What I'm noting is that there are many, many more factors at play than just pipelining. In the case of Bulldozer, I've been hearing quite a bit about minor parts that they found needed more work, most notably branch prediction. It sounds like they've got lots of things that will improve performance with no power or die size downsides. The number I saw bandied about for Steamroller was a 30% performance increase. I have some trouble believing it's quite that big, but if they pull it off, that will be an amazing chip for being 32nm. It hints to me that the macroscale architecture is A-OK, and they just screwed up some small but important things.

It seems to me that if you've got double the clock, the likely explanation is that half the transistors are switching per clock, and power consumption should be orthogonal to clock/IPC ratio.

Nope; a lot of the latches are switching every cycle, so power is higher at higher frequency. This is what doomed NetBurst-style design.

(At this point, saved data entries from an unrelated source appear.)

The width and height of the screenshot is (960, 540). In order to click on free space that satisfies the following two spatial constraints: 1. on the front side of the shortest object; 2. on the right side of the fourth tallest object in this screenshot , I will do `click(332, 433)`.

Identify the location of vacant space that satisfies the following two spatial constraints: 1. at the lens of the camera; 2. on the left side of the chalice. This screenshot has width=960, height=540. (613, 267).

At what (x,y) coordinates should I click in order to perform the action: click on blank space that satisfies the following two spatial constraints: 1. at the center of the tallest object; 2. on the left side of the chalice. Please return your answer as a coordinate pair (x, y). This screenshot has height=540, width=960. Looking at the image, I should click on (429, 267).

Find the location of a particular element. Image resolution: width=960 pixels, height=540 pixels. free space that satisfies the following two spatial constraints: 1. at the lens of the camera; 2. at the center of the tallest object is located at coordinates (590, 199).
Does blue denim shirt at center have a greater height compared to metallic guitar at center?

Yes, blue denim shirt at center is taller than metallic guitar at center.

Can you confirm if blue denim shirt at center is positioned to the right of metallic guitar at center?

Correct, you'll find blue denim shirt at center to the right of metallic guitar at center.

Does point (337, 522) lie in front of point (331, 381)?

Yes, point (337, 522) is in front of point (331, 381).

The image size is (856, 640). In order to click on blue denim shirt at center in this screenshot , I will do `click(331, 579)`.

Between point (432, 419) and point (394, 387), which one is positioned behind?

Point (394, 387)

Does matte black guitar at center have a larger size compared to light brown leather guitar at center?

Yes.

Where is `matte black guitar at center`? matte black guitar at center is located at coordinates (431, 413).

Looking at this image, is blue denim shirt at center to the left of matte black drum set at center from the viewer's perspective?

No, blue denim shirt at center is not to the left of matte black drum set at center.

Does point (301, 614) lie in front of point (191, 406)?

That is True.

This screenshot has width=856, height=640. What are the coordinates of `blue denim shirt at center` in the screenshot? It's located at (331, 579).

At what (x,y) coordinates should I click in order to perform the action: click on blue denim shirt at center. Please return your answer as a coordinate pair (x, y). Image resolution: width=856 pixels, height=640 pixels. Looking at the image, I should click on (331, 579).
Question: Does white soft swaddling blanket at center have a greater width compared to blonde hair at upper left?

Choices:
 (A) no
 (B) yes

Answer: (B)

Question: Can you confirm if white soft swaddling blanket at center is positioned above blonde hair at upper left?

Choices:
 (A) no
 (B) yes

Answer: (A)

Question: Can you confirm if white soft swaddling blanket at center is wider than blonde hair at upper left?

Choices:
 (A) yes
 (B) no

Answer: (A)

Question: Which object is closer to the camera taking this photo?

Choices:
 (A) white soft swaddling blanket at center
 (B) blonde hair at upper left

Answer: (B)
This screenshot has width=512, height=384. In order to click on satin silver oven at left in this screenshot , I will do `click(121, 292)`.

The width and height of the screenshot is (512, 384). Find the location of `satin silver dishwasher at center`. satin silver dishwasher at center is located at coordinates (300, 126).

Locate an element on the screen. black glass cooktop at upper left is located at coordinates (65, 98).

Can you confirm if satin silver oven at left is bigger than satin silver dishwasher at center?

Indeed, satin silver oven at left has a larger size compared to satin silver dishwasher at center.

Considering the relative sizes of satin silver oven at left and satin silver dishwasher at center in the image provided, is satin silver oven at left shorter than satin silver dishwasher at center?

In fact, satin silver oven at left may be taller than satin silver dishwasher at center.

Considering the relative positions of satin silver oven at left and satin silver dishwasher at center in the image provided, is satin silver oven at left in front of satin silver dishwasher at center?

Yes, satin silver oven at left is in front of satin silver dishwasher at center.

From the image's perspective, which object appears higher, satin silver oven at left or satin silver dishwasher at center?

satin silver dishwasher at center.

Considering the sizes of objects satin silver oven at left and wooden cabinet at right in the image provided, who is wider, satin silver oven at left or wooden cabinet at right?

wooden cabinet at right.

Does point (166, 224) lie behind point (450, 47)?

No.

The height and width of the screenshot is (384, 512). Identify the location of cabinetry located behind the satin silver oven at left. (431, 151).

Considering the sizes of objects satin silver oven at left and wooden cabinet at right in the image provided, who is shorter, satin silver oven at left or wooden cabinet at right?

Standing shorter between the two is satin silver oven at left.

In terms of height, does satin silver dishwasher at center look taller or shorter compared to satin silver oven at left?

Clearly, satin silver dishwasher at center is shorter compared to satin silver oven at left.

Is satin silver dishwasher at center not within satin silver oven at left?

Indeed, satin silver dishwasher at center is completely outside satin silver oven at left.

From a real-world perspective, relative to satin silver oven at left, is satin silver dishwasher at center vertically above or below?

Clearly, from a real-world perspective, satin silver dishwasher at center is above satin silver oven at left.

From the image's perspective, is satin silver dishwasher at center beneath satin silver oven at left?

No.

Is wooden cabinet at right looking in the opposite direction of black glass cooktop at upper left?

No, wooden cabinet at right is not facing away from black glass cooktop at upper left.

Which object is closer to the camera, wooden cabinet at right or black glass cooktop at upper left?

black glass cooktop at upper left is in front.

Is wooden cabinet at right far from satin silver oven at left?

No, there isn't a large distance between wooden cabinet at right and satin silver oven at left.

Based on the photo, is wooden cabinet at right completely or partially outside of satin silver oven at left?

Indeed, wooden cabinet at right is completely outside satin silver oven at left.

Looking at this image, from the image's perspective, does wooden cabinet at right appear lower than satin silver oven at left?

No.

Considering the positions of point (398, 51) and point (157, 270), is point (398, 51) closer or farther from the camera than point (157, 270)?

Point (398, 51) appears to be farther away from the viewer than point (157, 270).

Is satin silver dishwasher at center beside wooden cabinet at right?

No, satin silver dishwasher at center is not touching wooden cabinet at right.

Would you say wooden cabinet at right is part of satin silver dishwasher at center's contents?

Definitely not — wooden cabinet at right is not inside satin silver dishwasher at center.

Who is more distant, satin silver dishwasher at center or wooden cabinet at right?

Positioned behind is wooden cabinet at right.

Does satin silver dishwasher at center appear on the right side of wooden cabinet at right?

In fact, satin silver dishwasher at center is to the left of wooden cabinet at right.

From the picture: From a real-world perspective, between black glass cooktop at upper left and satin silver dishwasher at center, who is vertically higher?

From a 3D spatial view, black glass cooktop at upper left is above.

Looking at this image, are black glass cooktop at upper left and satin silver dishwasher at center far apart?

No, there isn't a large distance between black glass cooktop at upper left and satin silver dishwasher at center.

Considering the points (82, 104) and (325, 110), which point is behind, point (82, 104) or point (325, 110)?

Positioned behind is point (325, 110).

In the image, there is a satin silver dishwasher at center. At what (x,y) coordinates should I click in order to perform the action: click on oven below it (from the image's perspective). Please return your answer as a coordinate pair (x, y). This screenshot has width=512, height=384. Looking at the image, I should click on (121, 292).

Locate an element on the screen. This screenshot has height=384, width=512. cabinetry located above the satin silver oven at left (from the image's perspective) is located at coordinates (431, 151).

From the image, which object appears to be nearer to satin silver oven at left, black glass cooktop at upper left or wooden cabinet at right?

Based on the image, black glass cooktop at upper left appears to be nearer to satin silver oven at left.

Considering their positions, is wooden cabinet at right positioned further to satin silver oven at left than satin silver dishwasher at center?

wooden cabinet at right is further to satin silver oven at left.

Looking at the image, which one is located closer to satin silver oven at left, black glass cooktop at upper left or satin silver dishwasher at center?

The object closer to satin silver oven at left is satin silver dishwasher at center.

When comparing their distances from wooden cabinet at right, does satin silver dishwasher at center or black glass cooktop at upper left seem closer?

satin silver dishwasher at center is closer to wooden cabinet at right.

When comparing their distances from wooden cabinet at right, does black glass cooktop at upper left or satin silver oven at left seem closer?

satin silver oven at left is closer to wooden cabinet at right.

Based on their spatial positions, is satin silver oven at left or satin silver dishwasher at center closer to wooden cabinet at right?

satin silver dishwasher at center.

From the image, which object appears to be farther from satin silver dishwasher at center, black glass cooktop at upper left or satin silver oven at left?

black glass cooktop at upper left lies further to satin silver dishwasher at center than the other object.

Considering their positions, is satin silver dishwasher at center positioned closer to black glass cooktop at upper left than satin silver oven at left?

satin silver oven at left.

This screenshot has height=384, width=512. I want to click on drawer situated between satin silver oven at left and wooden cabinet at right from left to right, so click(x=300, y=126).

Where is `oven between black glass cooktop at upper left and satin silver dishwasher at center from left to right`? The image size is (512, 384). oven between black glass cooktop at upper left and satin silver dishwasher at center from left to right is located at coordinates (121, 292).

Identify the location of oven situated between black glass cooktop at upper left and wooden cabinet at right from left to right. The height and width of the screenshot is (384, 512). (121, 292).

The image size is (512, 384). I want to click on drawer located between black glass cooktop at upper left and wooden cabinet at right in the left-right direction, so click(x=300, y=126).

Couldn't a 90nm transistor switch at 8 GHz or so in this kind of application? I'm not sure of the exact numbers, but at 1/16th the area occupied, capacitance is much lower, letting it switch far faster.

Just making up some numbers, how about 30% of gates switch on every clock, and 3x the switching speed for modern gates (it's probably much higher, but I'm being conservative here):

NetBurst: (0.3 * 3) / ((0.3 * 3) + (0.7 * 6)) = 17.6% power

Bulldozer: (0.3 * 4.5) / ((0.3 * 4.5) + (0.7 * 18)) = 9.7% power

Sandy Bridge: (0.3 * 3.6) / ((0.3 * 3.6) + (0.7 * 18)) = 7.9% power

So basically, NetBurst is ridiculous, though that shouldn't be news to anyone. Bulldozer doesn't look to be doing so bad as all that, and the numbers improve if the speed is more than 3x.

(I have no idea what the real numbers are, if someone tells me I'll update this.)